Could you copy exactly the lines below, beginning at the line with "Splitting a project" and stopping after the line with "Quick Actions", with no pictures?

GIVEN RECORDS —
= Beginning of Section =

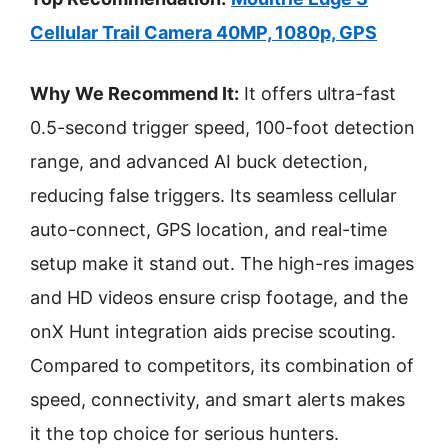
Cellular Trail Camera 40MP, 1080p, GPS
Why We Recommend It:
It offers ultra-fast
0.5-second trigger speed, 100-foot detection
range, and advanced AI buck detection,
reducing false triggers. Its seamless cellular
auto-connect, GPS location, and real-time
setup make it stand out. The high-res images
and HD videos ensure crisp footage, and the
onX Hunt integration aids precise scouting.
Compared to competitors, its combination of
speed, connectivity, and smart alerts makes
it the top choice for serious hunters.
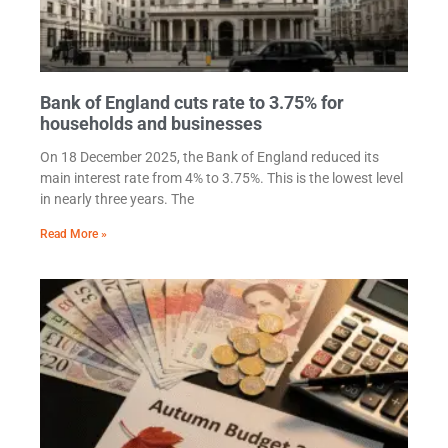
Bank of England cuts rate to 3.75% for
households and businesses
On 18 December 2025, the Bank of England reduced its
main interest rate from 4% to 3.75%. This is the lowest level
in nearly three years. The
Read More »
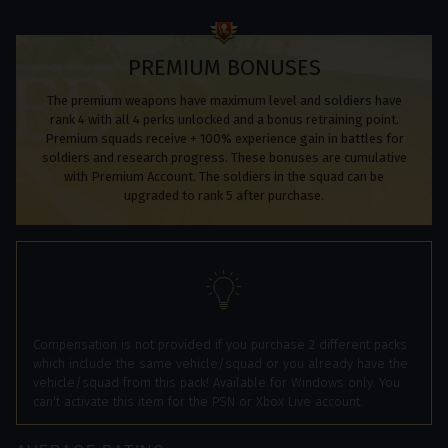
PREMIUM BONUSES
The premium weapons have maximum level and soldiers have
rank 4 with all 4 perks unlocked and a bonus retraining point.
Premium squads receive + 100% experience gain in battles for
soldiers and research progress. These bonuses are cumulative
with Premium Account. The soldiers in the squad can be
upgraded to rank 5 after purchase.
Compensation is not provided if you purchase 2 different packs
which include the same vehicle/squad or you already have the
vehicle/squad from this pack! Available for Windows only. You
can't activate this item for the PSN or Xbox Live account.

= End of Section =
= Beginning of Section =

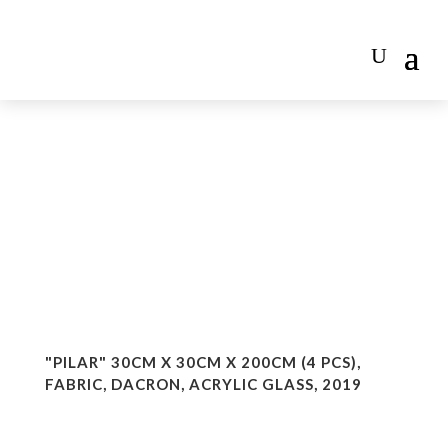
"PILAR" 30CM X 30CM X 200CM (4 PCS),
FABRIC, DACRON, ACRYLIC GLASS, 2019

= End of Section =
= Beginning of Section =

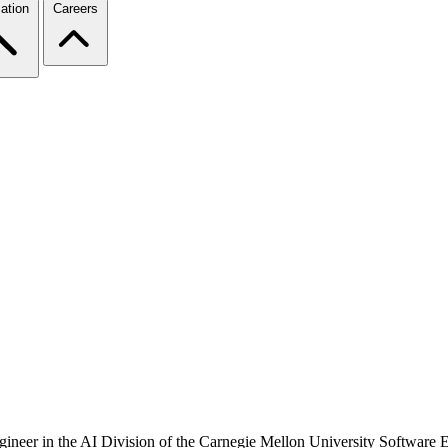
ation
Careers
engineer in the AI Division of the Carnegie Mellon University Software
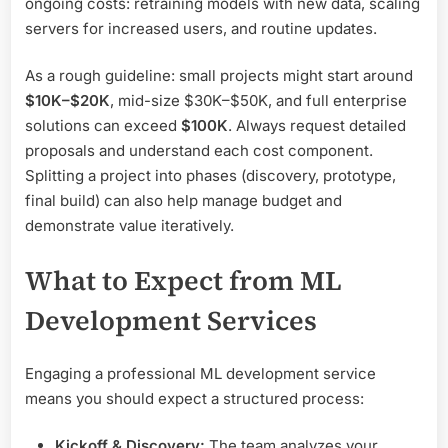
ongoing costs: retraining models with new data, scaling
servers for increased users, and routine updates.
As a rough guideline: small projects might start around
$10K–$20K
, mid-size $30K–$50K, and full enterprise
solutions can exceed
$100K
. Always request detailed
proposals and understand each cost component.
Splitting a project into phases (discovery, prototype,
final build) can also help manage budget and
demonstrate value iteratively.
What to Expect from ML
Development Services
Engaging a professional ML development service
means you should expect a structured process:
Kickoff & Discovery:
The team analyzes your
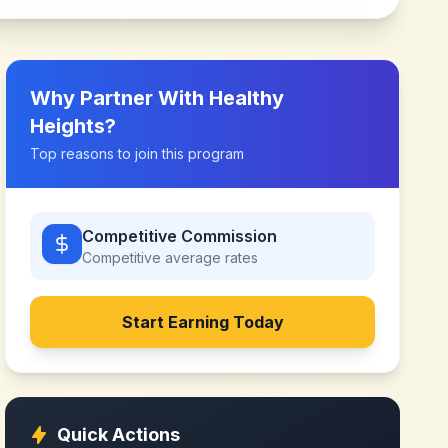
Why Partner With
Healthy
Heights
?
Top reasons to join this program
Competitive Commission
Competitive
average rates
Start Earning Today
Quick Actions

= End of Section =

RESULT OF THE TASK —
Splitting a project into phases (discovery, prototype,
final build) can also help manage budget and
demonstrate value iteratively.
What to Expect from ML
Development Services
Engaging a professional ML development service
means you should expect a structured process:
Kickoff & Discovery:
The team analyzes your
Why Partner With
Healthy
Heights
?
Top reasons to join this program
Competitive Commission
Competitive
average rates
Start Earning Today
Quick Actions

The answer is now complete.